→ What to work on: Search the entries for the word "vitesse" and report each line that has it.

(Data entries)

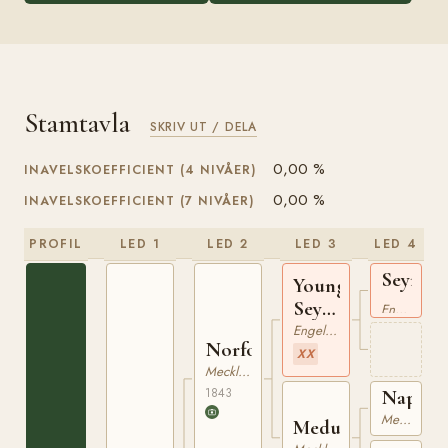
Stamtavla
SKRIV UT / DELA
0,00 %
INAVELSKOEFFICIENT (4 NIVÅER)
0,00 %
INAVELSKOEFFICIENT (7 NIVÅER)
PROFIL
LED 1
LED 2
LED 3
LED 4
Seymou
Young
xx
Seymour
Engelskt Fullblod
xx
Engelskt Fullblod
Norfolk
XX
Mecklenburgare
1843
Napole
Mecklenburgare
Medusa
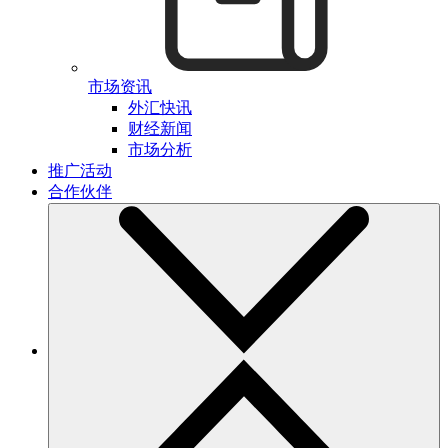
市场资讯
外汇快讯
财经新闻
市场分析
推广活动
合作伙伴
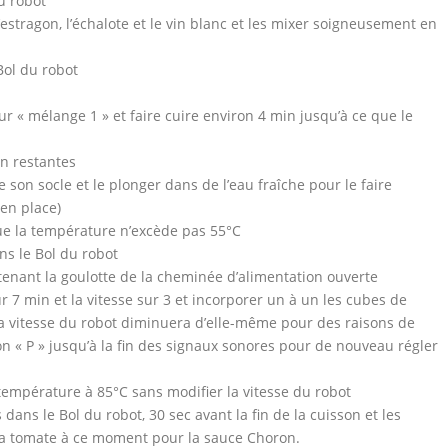
du robot
’estragon, l’échalote et le vin blanc et les mixer soigneusement en
Bol du robot
ur « mélange 1 » et faire cuire environ 4 min jusqu’à ce que le
on restantes
de son socle et le plonger dans de l’eau fraîche pour le faire
 en place)
que la température n’excède pas 55°C
ans le Bol du robot
ntenant la goulotte de la cheminée d’alimentation ouverte
r 7 min et la vitesse sur 3 et incorporer un à un les cubes de
 la vitesse du robot diminuera d’elle-même pour des raisons de
n « P » jusqu’à la fin des signaux sonores pour de nouveau régler
 température à 85°C sans modifier la vitesse du robot
 dans le Bol du robot, 30 sec avant la fin de la cuisson et les
a tomate à ce moment pour la sauce Choron.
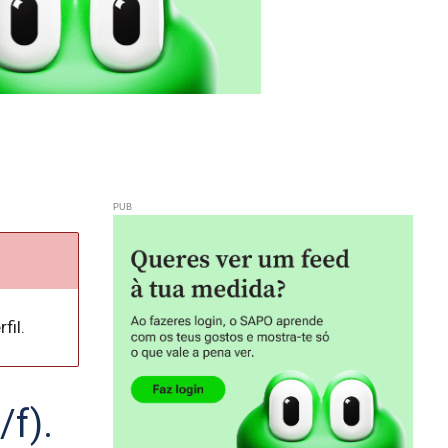
fil.
/f).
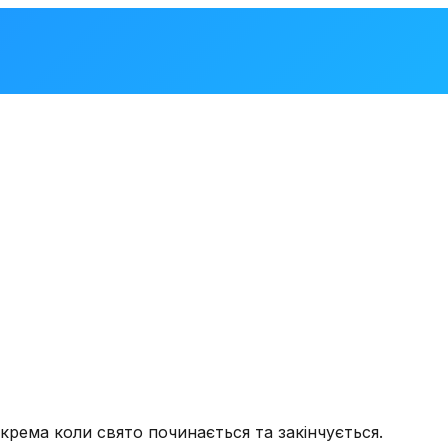
крема коли свято починається та закінчується.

→ The completed task:
r 7 min et la vitesse sur 3 et incorporer un à un les cubes de
 la vitesse du robot diminuera d’elle-même pour des raisons de
 température à 85°C sans modifier la vitesse du robot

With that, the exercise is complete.